The Supreme Court on Thursday said President Trump is not immune from New York’s subpoena, but prosecutor will not get documents now.
Chief Justice John Roberts penned the 7-2 opinion, and was joined by Trump's two nominees, Justices Neil Gorsuch and Brett Kavanaugh. Justices Clarence Thomas and Samuel Alito filed dissenting opinions.
Roberts said, “we reaffirm that principle today and hold that the President is neither absolutely immune from state criminal subpoenas seeking his private papers nor entitled to a heightened standard of need.”
About the case: New York District Attorney Cyrus Vance had served a subpoena on Trump's long-time accounting firm, Mazars USA, for his tax returns as part of an investigation into hush money payments to two women with whom the President allegedly had extra-marital affairs pursuant to testimony of Michael Cohen. (Trump has denied the affairs.)
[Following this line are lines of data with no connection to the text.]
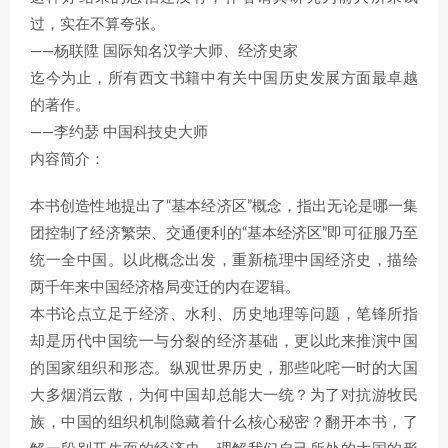
过，实在不算夸张。
——杨联陞 国际知名汉学大师、经济史家
迄今为止，所有西文书籍中有关中国历史发展方面最卓越
的著作。
——李约瑟 中国科技史大师
内容简介：
本书创造性地提出了“基本经济区”概念，指出无论是哪一集
团控制了经济繁荣、交通便利的“基本经济区”即可征服乃至
统一全中国。以此概念出发，重新梳理中国经济史，描绘
两千年来中国经济格局变迁的内在逻辑。
本书论点立足于经济、水利、历史地理等问题，笔锋所指
却是历代中国统一与分裂的经济基础，更以此来推演中国
的国家组织和形态。纵观世界历史，那些叱咤一时的大国
大多烟消云散，为何中国却总能大一统？为了对抗游牧民
族，中国的组织机制隐藏着什么核心秘密？翻开本书，了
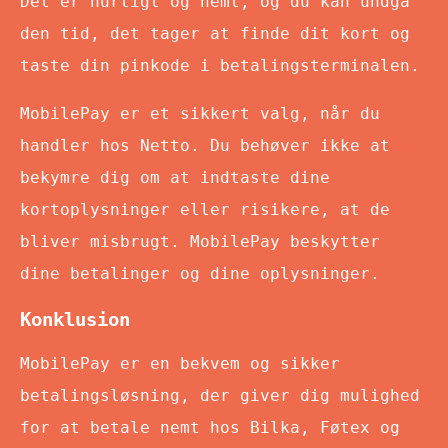
Det er hurtigt og nemt, og du kan undgå
den tid, det tager at finde dit kort og
taste din pinkode i betalingsterminalen.
MobilePay er et sikkert valg, når du
handler hos Netto. Du behøver ikke at
bekymre dig om at indtaste dine
kortoplysninger eller risikere, at de
bliver misbrugt. MobilePay beskytter
dine betalinger og dine oplysninger.
Konklusion
MobilePay er en bekvem og sikker
betalingsløsning, der giver dig mulighed
for at betale nemt hos Bilka, Føtex og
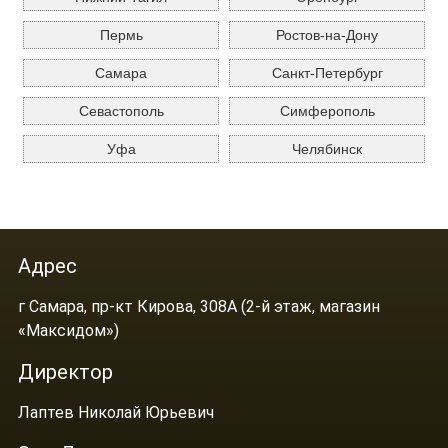
Пермь
Ростов-на-Дону
Самара
Санкт-Петербург
Севастополь
Симферополь
Уфа
Челябинск
Адрес
г Самара, пр-кт Кирова, 308А (2-й этаж, магазин
«Максидом»)
Директор
Лаптев Николай Юрьевич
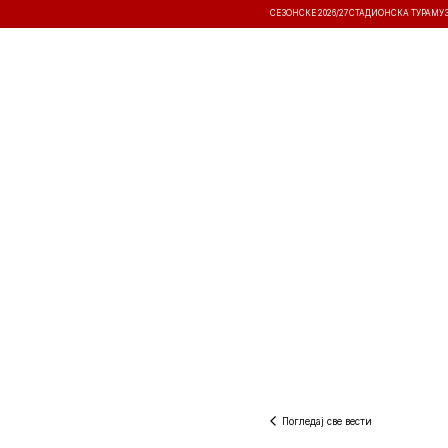
СЕЗОНСКЕ 2026/27
СТАДИОНСКА ТУРА
МУ
ВЕСТИ
ТАКМИЧЕЊА
РЕЗУЛТА
Погледај све вести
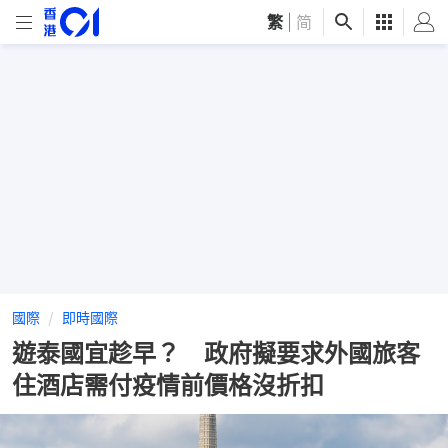
繁
|
简
國際
即時國際
遊泰國宜趁早？ 政府擬要求外國旅客
住酒店需付疫情前價格沒折扣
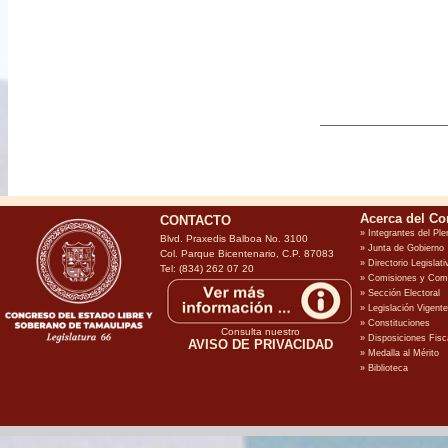
CONTACTO
Blvd. Praxedis Balboa No. 3100
Col. Parque Bicentenario, C.P. 87083
Tel: (834) 262 07 20
Consulta nuestro
AVISO DE PRIVACIDAD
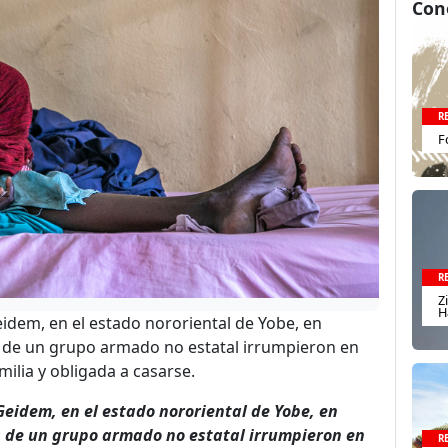
Con
R
F
R
Z
H
eidem, en el estado nororiental de Yobe, en
 de un grupo armado no estatal irrumpieron en
ilia y obligada a casarse.
Geidem, en el estado nororiental de Yobe, en
s de un grupo armado no estatal irrumpieron en
R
Key moments from the oral arguments: In early May, Trump's attorneys asked for "temporary presidential immunity" against the prosecutor's subpoena.
Several of the justices did not seem receptive to Trump's broad claims of immunity, pointing at times to court precedent concerning Presidents Richard Nixon and Bill Clinton that were relied upon by the lower courts that ruled against Trump.
Justice John Roberts asked a lawyer for Trump about the fact that in Clinton v. Jones, the court allowed a private citizen to bring civil suit against a sitting president.
"You focus on the distraction to the President" in this case, Roberts told a lawyer for Trump, but he said in the Clinton case, "we were not persuaded that the distraction in that case meant that discovery could not proceed."
Justice Sonia Sotomayor stressed that New York District Attorney Cyrus Vance was not targeting official acts by the President.
"You are asking for a broader immunity than anyone else gets," she told a Trump attorney.
And when he emphasized that the president is different than an ordinary litigant, Justice Elena Kagan shot back, saying: "The President isn't above the law."